No nos olvidemos de escuchar y decir “gracias.
Los dos santos canonizados hoy nos recuerdan la importancia de caminar juntos y
de saber dar las gracias. El obispo Scalabrini, que fundó dos Congregaciones para el
cuidado de los migrantes, una masculina y una femenina, afirmaba que en el
caminar común de los que emigran no había que ver sólo problemas, sino también
un designio de la Providencia: “Precisamente gracias a las migraciones forzadas por
las persecuciones ―decía― la Iglesia cruzó las fronteras de Jerusalén y de Israel y
se hizo ‘católica’; gracias a las migraciones de hoy la Iglesia será un instrumento de
paz y comunión entre los pueblos” (cf. L’emigrazione degli operai italiani, Ferrara
1899). Hay una migración en este momento, aquí en Europa, que nos hace sufrir
tanto y nos mueve a abrir el corazón. La migración de los ucranianos que huyen de
la guerra. No nos olvidemos hoy de la Ucrania martirizada. Scalabrini miraba más
allá, miraba hacia el futuro, hacia un mundo y una Iglesia sin barreras, sin
extranjeros. Por su parte, el hermano salesiano Artémides Zatti, con su bicicleta,
fue un ejemplo vivo de gratitud. Curado de la tuberculosis, dedicó toda su vida a
saciar las necesidades de los demás, a cuidar a los enfermos con amor y ternura.
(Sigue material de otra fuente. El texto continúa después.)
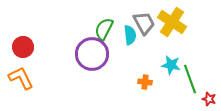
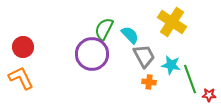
gray trapezoid: moved 33 px down
cyan semicircle: rotated 36 degrees counterclockwise
orange cross: moved 4 px right
red star: moved 4 px up; rotated 16 degrees counterclockwise
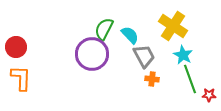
yellow cross: moved 1 px right, 4 px down
red circle: moved 7 px left
cyan star: moved 12 px right, 10 px up; rotated 18 degrees clockwise
orange L-shape: rotated 28 degrees clockwise
orange cross: moved 3 px right, 3 px up
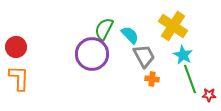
orange L-shape: moved 2 px left
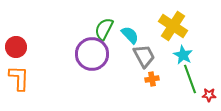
orange cross: rotated 16 degrees counterclockwise
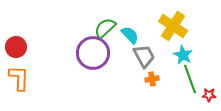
green semicircle: moved 1 px right, 1 px up; rotated 20 degrees clockwise
purple circle: moved 1 px right, 1 px up
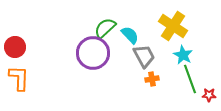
red circle: moved 1 px left
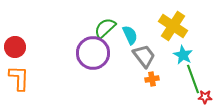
cyan semicircle: rotated 18 degrees clockwise
gray trapezoid: rotated 10 degrees counterclockwise
green line: moved 3 px right
red star: moved 4 px left, 2 px down
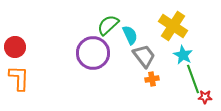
green semicircle: moved 3 px right, 3 px up
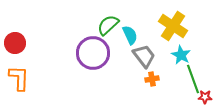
red circle: moved 4 px up
cyan star: moved 2 px left
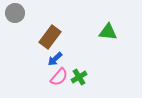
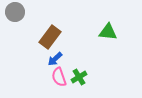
gray circle: moved 1 px up
pink semicircle: rotated 120 degrees clockwise
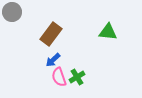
gray circle: moved 3 px left
brown rectangle: moved 1 px right, 3 px up
blue arrow: moved 2 px left, 1 px down
green cross: moved 2 px left
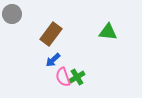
gray circle: moved 2 px down
pink semicircle: moved 4 px right
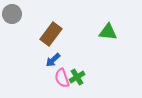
pink semicircle: moved 1 px left, 1 px down
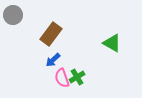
gray circle: moved 1 px right, 1 px down
green triangle: moved 4 px right, 11 px down; rotated 24 degrees clockwise
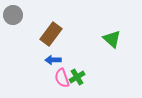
green triangle: moved 4 px up; rotated 12 degrees clockwise
blue arrow: rotated 42 degrees clockwise
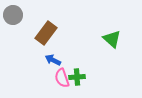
brown rectangle: moved 5 px left, 1 px up
blue arrow: rotated 28 degrees clockwise
green cross: rotated 28 degrees clockwise
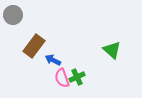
brown rectangle: moved 12 px left, 13 px down
green triangle: moved 11 px down
green cross: rotated 21 degrees counterclockwise
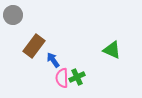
green triangle: rotated 18 degrees counterclockwise
blue arrow: rotated 28 degrees clockwise
pink semicircle: rotated 18 degrees clockwise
Se dice que lo vieron cargarse sobre la espalda el cadáver de uno de sus pacientes.

Lleno de gratitud por lo que había recibido, quiso manifestar su acción de gracias
asumiendo las heridas de los demás. Dos ejemplos.
Recemos para que estos santos hermanos nuestros nos ayuden a caminar juntos,
sin muros de división; y a cultivar esa nobleza de espíritu tan agradable a Dios que
es la gratitud.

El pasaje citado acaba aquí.